__TASK DETAILS__
Going from the top of the listing below to the line that holds "Bitter Sisters Brewery (409, 1108)", reproduce each line exactly; no pictures.

»»

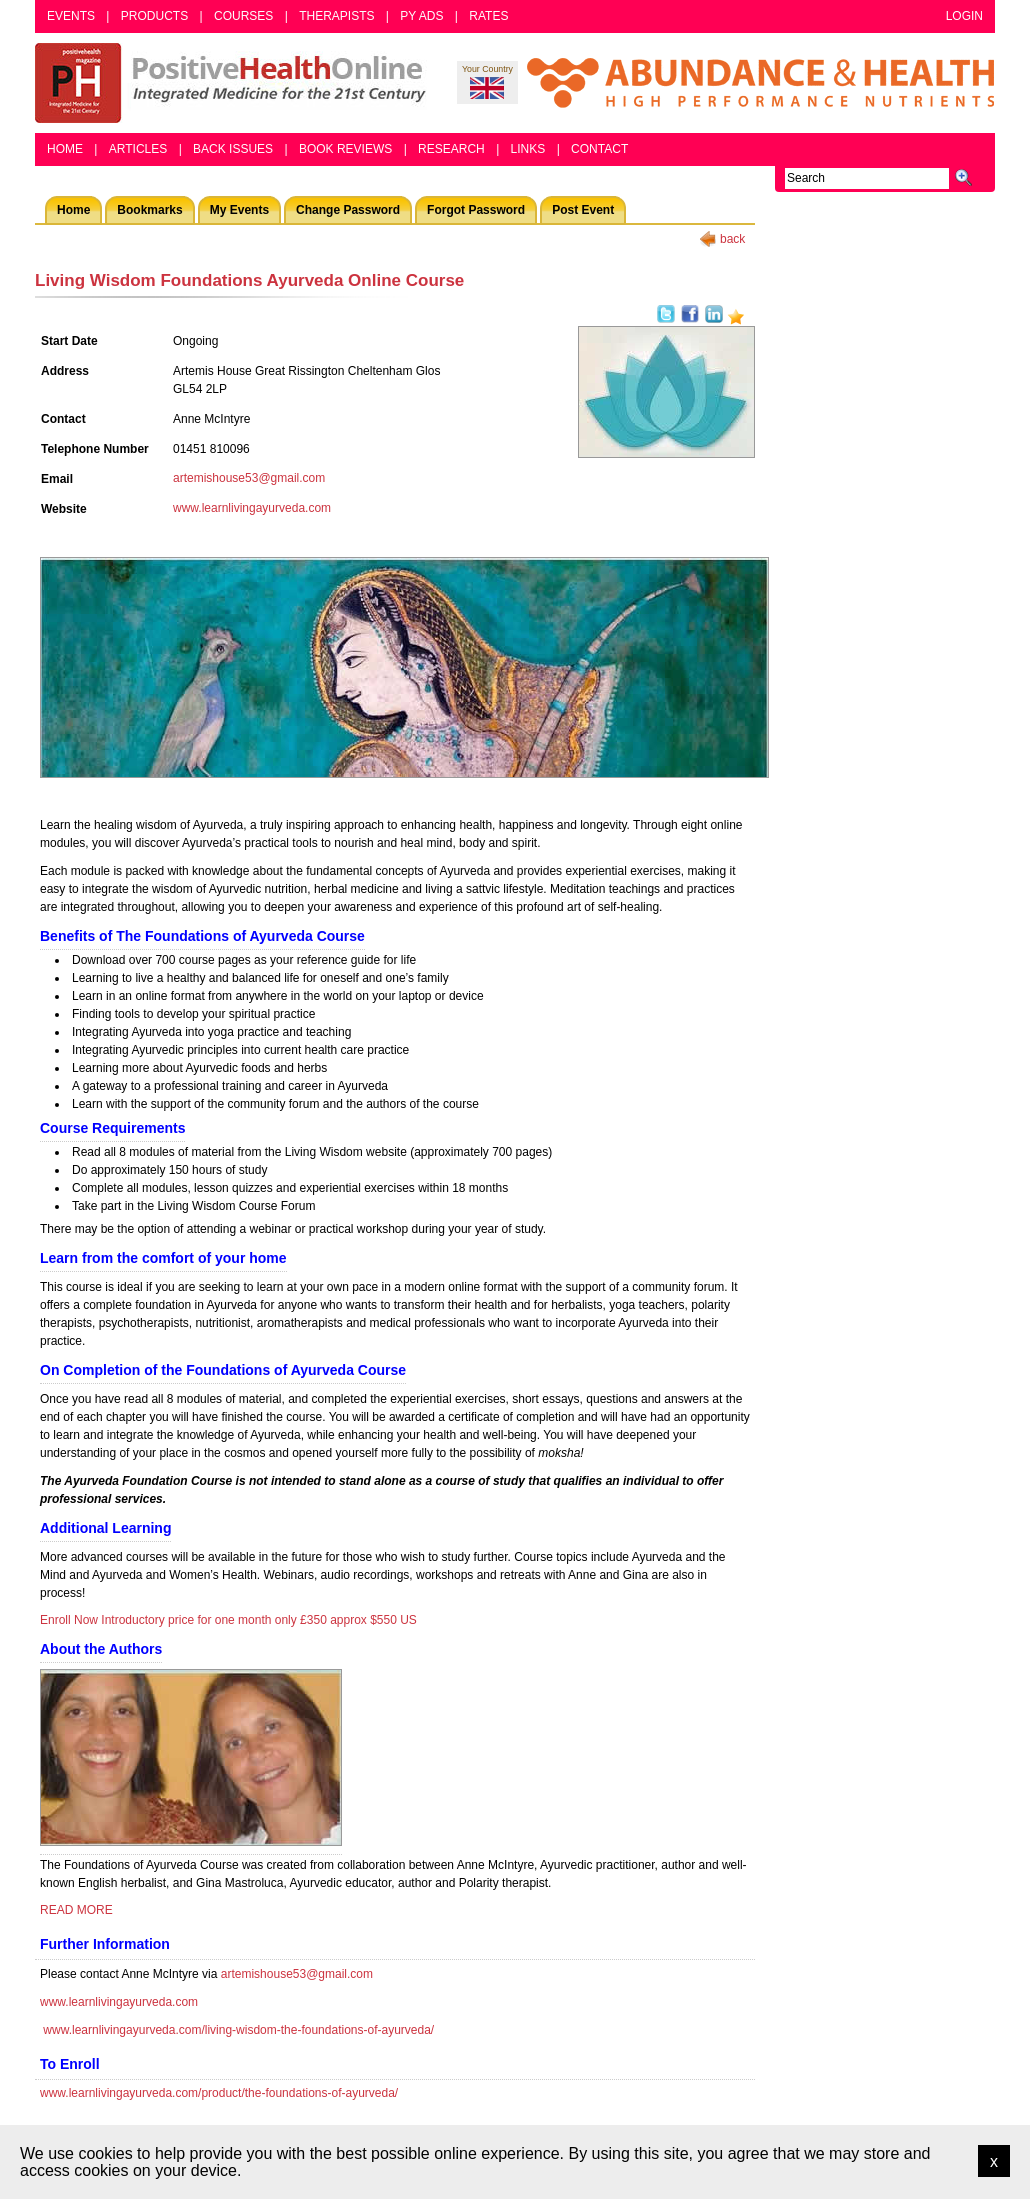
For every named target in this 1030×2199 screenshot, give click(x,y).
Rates (488, 16)
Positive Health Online (235, 83)
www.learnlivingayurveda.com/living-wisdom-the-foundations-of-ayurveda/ (238, 2030)
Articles (138, 149)
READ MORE (76, 1910)
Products (154, 16)
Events (71, 16)
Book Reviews (345, 149)
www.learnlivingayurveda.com (252, 508)
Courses (243, 16)
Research (451, 149)
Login (964, 16)
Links (528, 149)
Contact (599, 149)
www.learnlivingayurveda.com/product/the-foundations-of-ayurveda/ (219, 2093)
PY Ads (421, 16)
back (732, 239)
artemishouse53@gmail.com (249, 478)
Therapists (336, 16)
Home (65, 149)
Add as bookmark (736, 317)
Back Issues (233, 149)
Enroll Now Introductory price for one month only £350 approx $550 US (228, 1620)
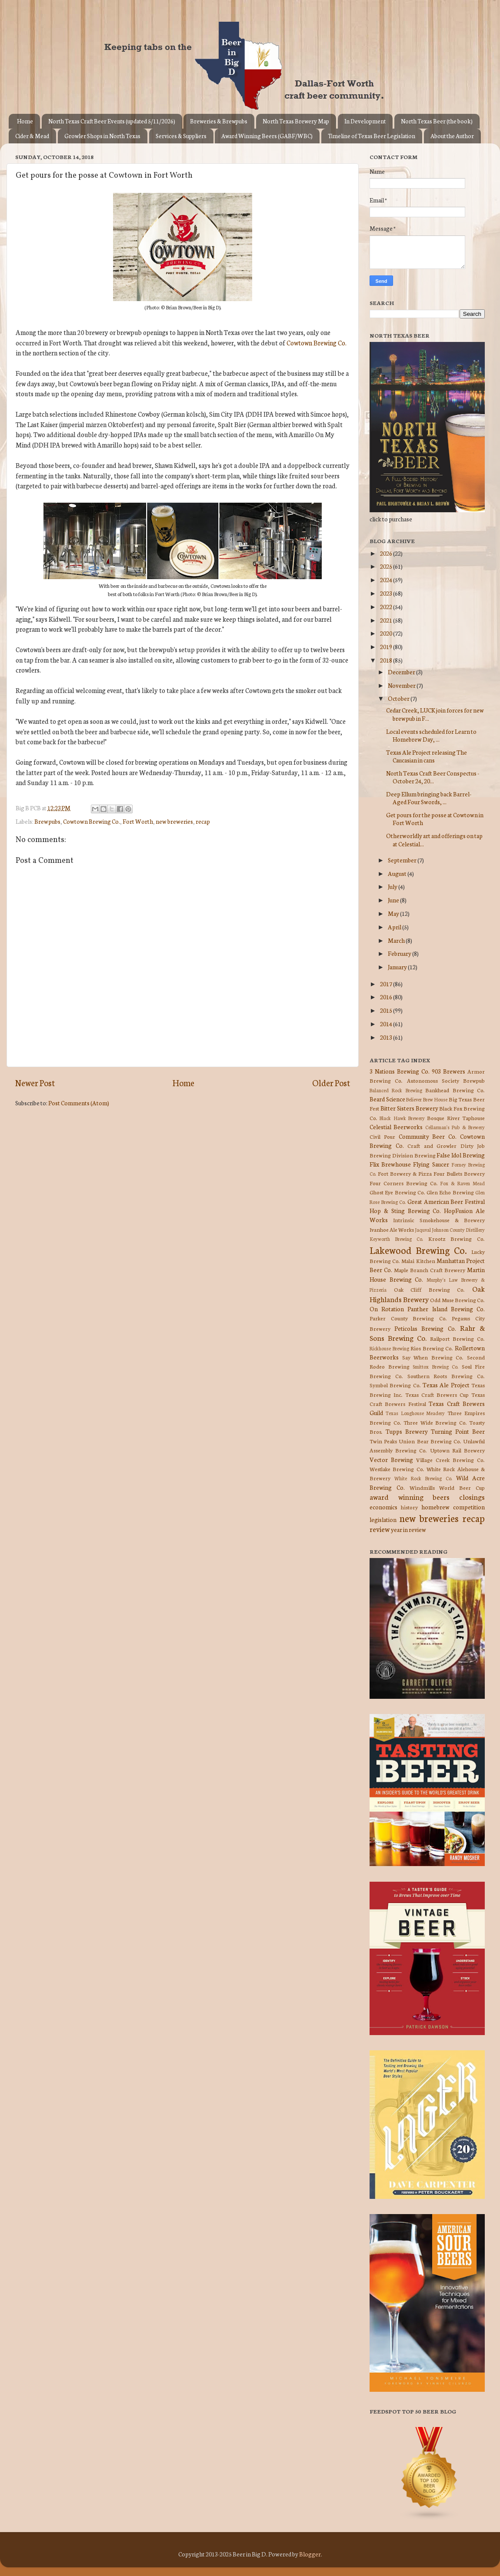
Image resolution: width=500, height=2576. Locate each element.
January (398, 966)
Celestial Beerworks (396, 1126)
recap (203, 821)
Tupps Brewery (407, 1431)
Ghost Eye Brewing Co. (397, 1192)
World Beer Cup (462, 1487)
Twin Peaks (383, 1441)
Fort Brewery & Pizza (405, 1173)
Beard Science (387, 1098)
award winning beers (410, 1497)
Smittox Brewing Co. (435, 1366)
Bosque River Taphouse (456, 1117)
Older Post (331, 1082)
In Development (365, 121)
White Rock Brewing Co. (423, 1478)
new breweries (174, 821)
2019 (386, 646)
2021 (386, 620)
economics (383, 1506)
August (397, 873)
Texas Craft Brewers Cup (437, 1394)
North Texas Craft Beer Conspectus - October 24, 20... (432, 777)
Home (25, 121)
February (400, 953)
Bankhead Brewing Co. (455, 1090)
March (397, 940)
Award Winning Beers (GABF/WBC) (267, 136)
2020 (386, 633)
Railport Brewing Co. (457, 1338)
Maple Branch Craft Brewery (429, 1269)
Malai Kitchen (418, 1260)
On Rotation (387, 1308)
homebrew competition (453, 1506)
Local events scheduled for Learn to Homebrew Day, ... (431, 735)
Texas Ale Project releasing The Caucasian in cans (426, 756)
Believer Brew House (426, 1099)
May (394, 913)
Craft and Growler (432, 1145)
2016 (386, 996)
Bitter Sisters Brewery (409, 1108)
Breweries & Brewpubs (218, 121)
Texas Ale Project (446, 1384)
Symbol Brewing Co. (395, 1385)
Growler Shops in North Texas (102, 136)
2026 (386, 553)
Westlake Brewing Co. (397, 1468)
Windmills (422, 1487)
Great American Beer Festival (446, 1201)
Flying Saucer (431, 1164)
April (395, 926)
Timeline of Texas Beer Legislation (371, 136)
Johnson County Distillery (458, 1229)
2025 (386, 566)
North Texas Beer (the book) (437, 121)
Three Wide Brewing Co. (435, 1422)
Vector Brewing (391, 1459)
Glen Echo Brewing (450, 1192)
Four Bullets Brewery (459, 1173)
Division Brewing (414, 1155)
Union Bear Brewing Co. (430, 1441)
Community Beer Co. (428, 1136)
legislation (383, 1519)
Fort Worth (138, 821)
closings (472, 1497)
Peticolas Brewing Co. (425, 1328)
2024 (386, 579)
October (399, 698)
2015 (386, 1010)
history (409, 1507)
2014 (386, 1023)
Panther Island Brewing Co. (446, 1308)
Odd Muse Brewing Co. (457, 1299)
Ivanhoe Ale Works (392, 1229)
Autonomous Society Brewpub (446, 1080)
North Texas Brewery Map (296, 121)
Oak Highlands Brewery (427, 1293)
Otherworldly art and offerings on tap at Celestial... (434, 839)
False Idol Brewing (461, 1154)
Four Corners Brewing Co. (404, 1183)
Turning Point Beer (458, 1431)
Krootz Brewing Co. (456, 1238)
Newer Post (35, 1082)
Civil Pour (382, 1136)
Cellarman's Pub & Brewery (455, 1127)
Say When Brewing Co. (433, 1357)
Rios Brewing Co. (431, 1348)
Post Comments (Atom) (78, 1102)
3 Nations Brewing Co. (400, 1071)
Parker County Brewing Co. (408, 1318)
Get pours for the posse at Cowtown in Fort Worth (434, 818)
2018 (386, 660)
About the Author (452, 136)
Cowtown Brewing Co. (317, 342)
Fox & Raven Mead (462, 1183)
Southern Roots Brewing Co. (446, 1375)
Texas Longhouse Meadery (415, 1412)
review (380, 1529)
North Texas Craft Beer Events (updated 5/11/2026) (111, 121)
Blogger (310, 2553)
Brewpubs (47, 821)
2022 (386, 606)
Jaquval (423, 1229)
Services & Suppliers (181, 136)
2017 (386, 983)
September (402, 859)
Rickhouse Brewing (389, 1348)
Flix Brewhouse (390, 1164)
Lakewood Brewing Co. (418, 1250)
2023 (386, 593)
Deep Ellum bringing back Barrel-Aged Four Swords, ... (428, 797)
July (393, 886)
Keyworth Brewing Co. (396, 1238)
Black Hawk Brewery (402, 1117)
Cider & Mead (32, 136)
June (394, 899)
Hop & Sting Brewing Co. (405, 1210)
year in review (408, 1529)
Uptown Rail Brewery (457, 1450)
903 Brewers (448, 1071)
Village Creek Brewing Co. (450, 1459)
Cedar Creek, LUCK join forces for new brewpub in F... (435, 714)
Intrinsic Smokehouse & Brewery (439, 1219)
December (402, 671)
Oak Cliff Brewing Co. (429, 1289)
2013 (386, 1037)
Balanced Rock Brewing (396, 1090)
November (402, 685)
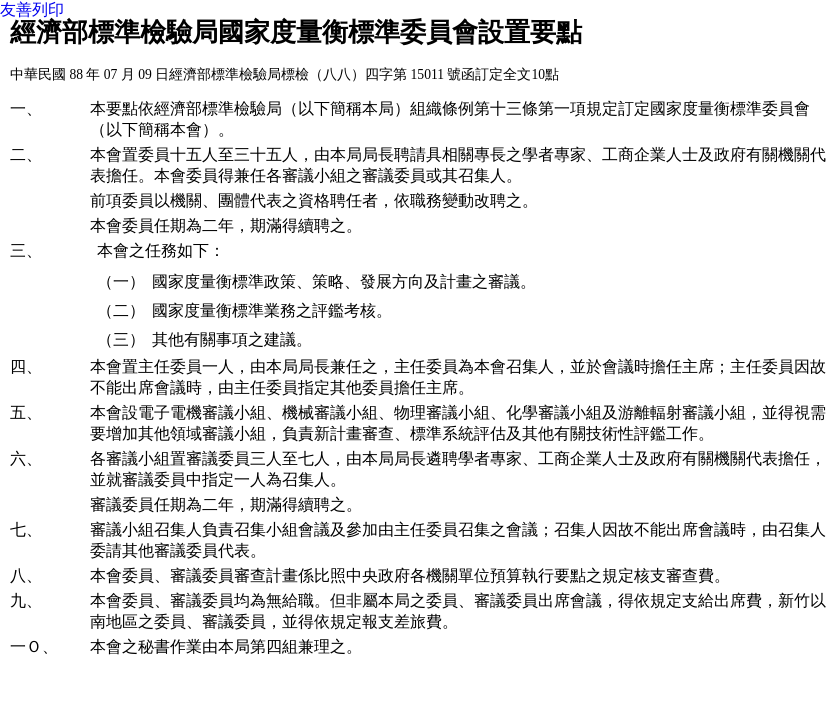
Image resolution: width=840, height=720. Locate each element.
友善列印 (32, 9)
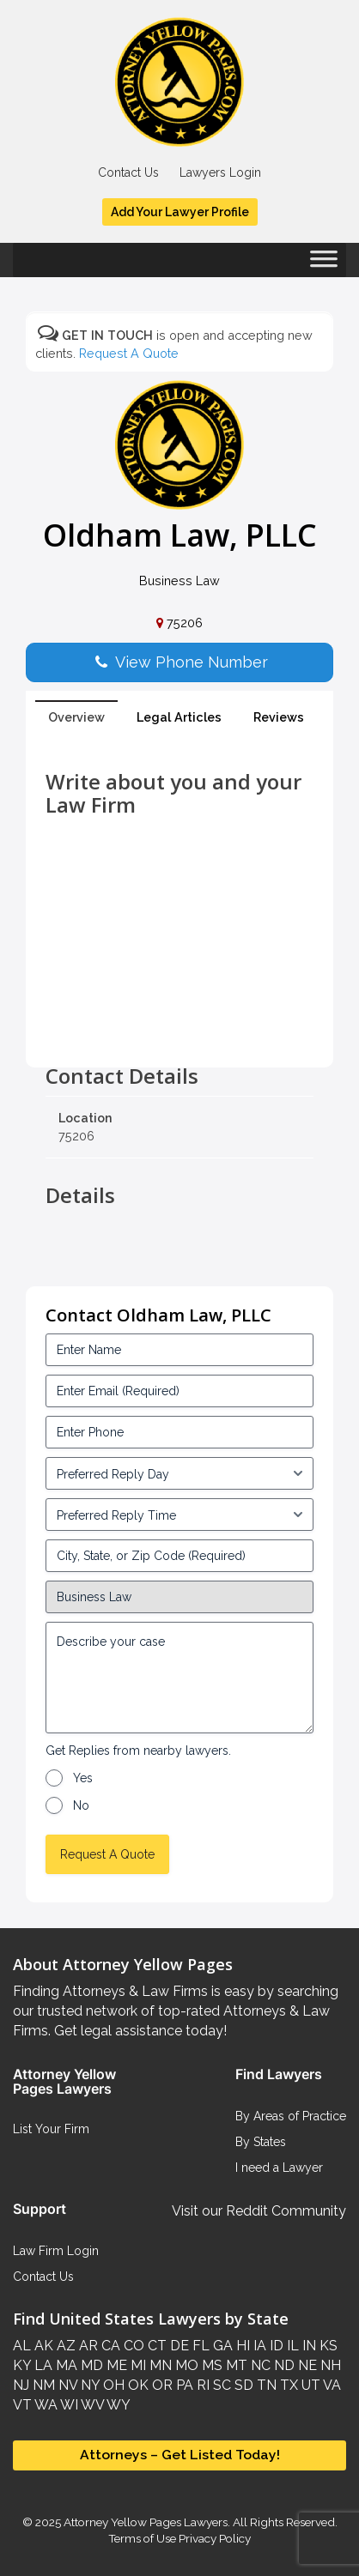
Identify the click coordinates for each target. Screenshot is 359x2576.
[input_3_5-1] (179, 1473)
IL (291, 2345)
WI (68, 2405)
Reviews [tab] (278, 717)
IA (258, 2345)
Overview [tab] (76, 717)
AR (87, 2345)
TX (287, 2385)
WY (117, 2405)
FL (199, 2345)
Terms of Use (142, 2538)
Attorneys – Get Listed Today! (180, 2454)
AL (22, 2345)
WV (91, 2405)
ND (283, 2365)
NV (66, 2385)
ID (274, 2345)
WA (45, 2405)
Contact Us (128, 172)
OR (161, 2385)
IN (307, 2345)
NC (259, 2365)
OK (137, 2385)
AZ (64, 2345)
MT (234, 2365)
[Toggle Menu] (324, 264)
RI (201, 2385)
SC (220, 2385)
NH (329, 2365)
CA (109, 2345)
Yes (83, 1778)
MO (185, 2365)
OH (112, 2385)
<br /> (179, 1026)
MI (136, 2365)
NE (306, 2365)
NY (88, 2385)
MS (210, 2365)
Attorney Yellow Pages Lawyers (146, 2522)
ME (115, 2365)
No (81, 1805)
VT (22, 2405)
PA (183, 2385)
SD (242, 2385)
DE (178, 2345)
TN (265, 2385)
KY (22, 2365)
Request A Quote (129, 353)
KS (327, 2345)
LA (41, 2365)
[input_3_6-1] (179, 1514)
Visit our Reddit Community (259, 2211)
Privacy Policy (213, 2538)
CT (155, 2345)
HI (241, 2345)
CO (132, 2345)
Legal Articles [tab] (179, 717)
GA (221, 2345)
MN (159, 2365)
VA (330, 2385)
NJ (21, 2385)
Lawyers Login (220, 172)
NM (42, 2385)
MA (64, 2365)
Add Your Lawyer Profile (180, 212)
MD (90, 2365)
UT (309, 2385)
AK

««

__ANSWER BOX__
For every named target in this 1030×2199 screenshot, give click(x,y).
Rates (488, 16)
Positive Health Online (235, 83)
www.learnlivingayurveda.com/living-wisdom-the-foundations-of-ayurveda/ (238, 2030)
Articles (138, 149)
READ MORE (76, 1910)
Products (154, 16)
Events (71, 16)
Book Reviews (345, 149)
www.learnlivingayurveda.com (252, 508)
Courses (243, 16)
Research (451, 149)
Login (964, 16)
Links (528, 149)
Contact (599, 149)
www.learnlivingayurveda.com/product/the-foundations-of-ayurveda/ (219, 2093)
PY Ads (421, 16)
back (732, 239)
artemishouse53@gmail.com (249, 478)
Therapists (336, 16)
Home (65, 149)
Add as bookmark (736, 317)
Back Issues (233, 149)
Enroll Now Introductory price for one month only £350 approx $550 US (228, 1620)
Image resolution: width=500, height=2576. Locate each element.
January (398, 966)
Celestial Beerworks (396, 1126)
recap (203, 821)
Tupps Brewery (407, 1431)
Ghost Eye Brewing Co. (397, 1192)
World Beer Cup (462, 1487)
Twin Peaks (383, 1441)
Fort Brewery & Pizza (405, 1173)
Beard Science (387, 1098)
award winning beers (410, 1497)
Smittox Brewing Co. (435, 1366)
Bosque River Taphouse (456, 1117)
Older Post (331, 1082)
In Development (365, 121)
White Rock Brewing Co. (423, 1478)
new breweries (174, 821)
2019 (386, 646)
2021 (386, 620)
economics (383, 1506)
August (397, 873)
Texas Craft Brewers Cup (437, 1394)
North Texas Craft Beer Conspectus - October 24, 20... (432, 777)
Home (25, 121)
February (400, 953)
Bankhead Brewing Co. (455, 1090)
March (397, 940)
Award Winning Beers (GABF/WBC) (267, 136)
2020 (386, 633)
Railport Brewing Co. (457, 1338)
Maple Branch Craft Brewery (429, 1269)
Malai Kitchen (418, 1260)
On Rotation (387, 1308)
homebrew competition (453, 1506)
Local events scheduled for Learn to Homebrew Day, ... (431, 735)
Texas Ale Project releasing The Caucasian in cans (426, 756)
Believer Brew House (426, 1099)
May (394, 913)
Craft and Growler (432, 1145)
2016 (386, 996)
Bitter Sisters Brewery (409, 1108)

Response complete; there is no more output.